The other day I had a quick look at the Hong Kong Tramways, while today I am going to have a look at the more operational details. First up is the signalling used, or lack thereof.
The entire network consists of on-street running, with no reserved track apart from some sections of dedicated tram lanes on road, so each driver need only maintain separation from the tram in front visually. At pedestrian crossings or road intersections standard traffic signals are used to direct trams, but with dedicated tramway aspects displayed.
Hong Kong’s traffic lights operate with ‘British’ phases:
- Green: go
- Amber: prepare to stop
- Red: stop
- Red and amber: prepare to go
Signals for trams use the same phases but the green is replaced with an amber ‘T’, to prevent car drivers from being distracted by a signal that does not apply to them. In Melbourne the same logic applies to tram-only traffic signals, but a white ‘T’ is used instead.
Intersections such as the one below show how a motorist could be distracted by the tramway signals.
The other infrastructure item of note is the control of points at junctions.
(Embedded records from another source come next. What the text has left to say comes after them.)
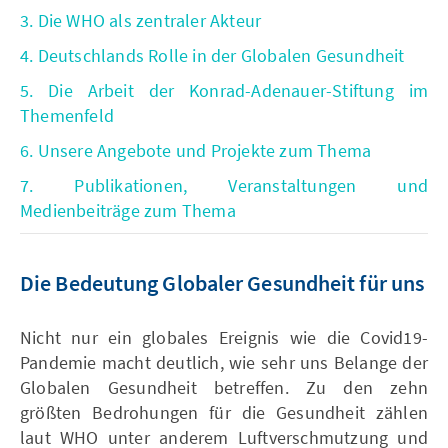
3. Die WHO als zentraler Akteur
4. Deutschlands Rolle in der Globalen Gesundheit
5. Die Arbeit der Konrad-Adenauer-Stiftung im
Themenfeld
6. Unsere Angebote und Projekte zum Thema
7. Publikationen, Veranstaltungen und
Medienbeiträge zum Thema
Die Bedeutung Globaler Gesundheit für uns
Nicht nur ein globales Ereignis wie die Covid19-
Pandemie macht deutlich, wie sehr uns Belange der
Globalen Gesundheit betreffen. Zu den zehn
größten Bedrohungen für die Gesundheit zählen
laut WHO unter anderem Luftverschmutzung und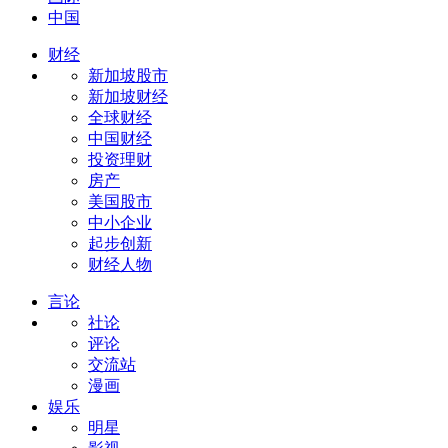
中国
财经
新加坡股市
新加坡财经
全球财经
中国财经
投资理财
房产
美国股市
中小企业
起步创新
财经人物
言论
社论
评论
交流站
漫画
娱乐
明星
For trailing points nothing is needed as trams can pass through without interruption, other than some signs in Chinese that I don’t understand.
Also around the network are a handful of trailing crossovers, which are presumably manually operated by a point bar inserted into the mechanism by the driver. These crossovers are not used in revenue service, due to Hong Kong’s tramcars being designed for a preferred direction of travel.
The final case is facing points located at intermediate termini, route junctions or depot entrances. Due to the number of trams using the network and a multitude of destinations, facing points are all power operated by drivers from their cab, using a system that looks identical to that used on the MTR Light Rail, which itself looks very similar to the V-Tag system used in Melbourne.
Power operation of points was first introduced to the Hong Kong Tramways in 1992, ending the use of pointmen at junctions to manually throw the points for drivers. I did not have a close look inside the Hong Kong tram cabs, but in Melbourne’s V-Tag system drivers operate the points via a dashboard switch, with the desired route setting transmitted to the control unit via an induction coil between the rails. The signal on the post beside the points indicates to the driver which route is currently set:
- top lamp: normal white, points changing
- middle lamp: diagonal white bar, points set for diverge
- bottom lamp: vertical white bar, straight through
Again the two cities use the same aspects for their route indicators, except Melbourne uses a horizontal bar instead of Hong Kong’s white lamp.
In all Hong Kong Tramways seem to have a lot in common operationally with Melbourne’s network, despite the gauge difference and the double-deck tramcars.